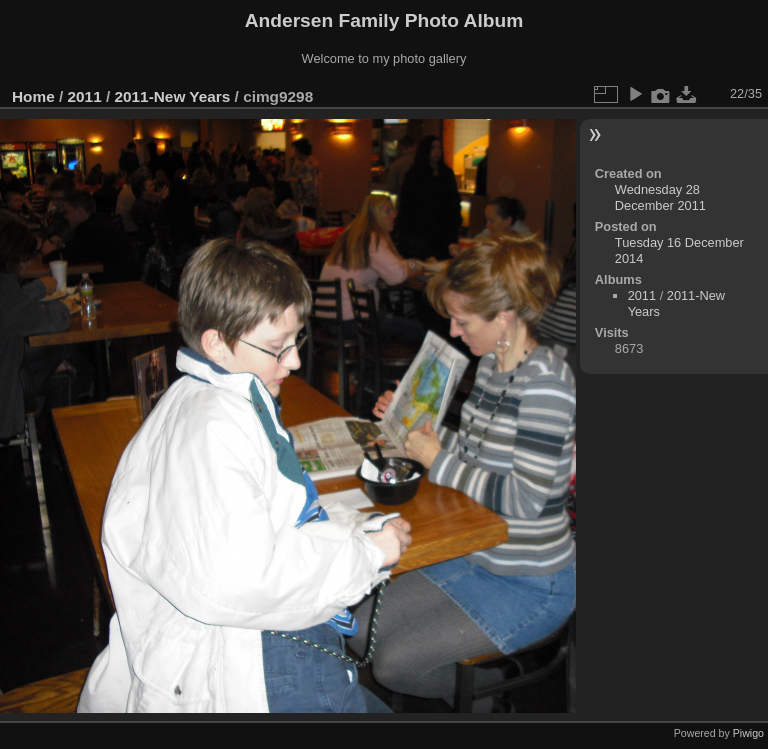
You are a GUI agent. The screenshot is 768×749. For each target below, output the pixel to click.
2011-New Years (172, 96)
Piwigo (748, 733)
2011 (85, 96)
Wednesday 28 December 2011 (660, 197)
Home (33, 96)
☆ ☆ ☆ ☆ ☆
Omit the pictures, then set down all the remaining data exactly as given.

▸ **Task output**
You are a GUI agent. The screenshot is 768×749. For each target below, output the pixel to click.
2011-New Years (172, 96)
Piwigo (748, 733)
2011 (85, 96)
Wednesday 28 December 2011 (660, 197)
Home (33, 96)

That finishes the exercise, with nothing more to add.